= DIRECTIONS =
Please restate each line of the data below exactly. Omit all images.

Top of DATA SHOWN

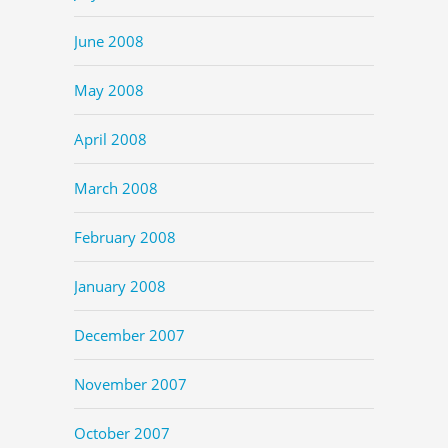
June 2008
May 2008
April 2008
March 2008
February 2008
January 2008
December 2007
November 2007
October 2007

Bottom of DATA SHOWN

= EXERCISE RESPONSE =
June 2008
May 2008
April 2008
March 2008
February 2008
January 2008
December 2007
November 2007
October 2007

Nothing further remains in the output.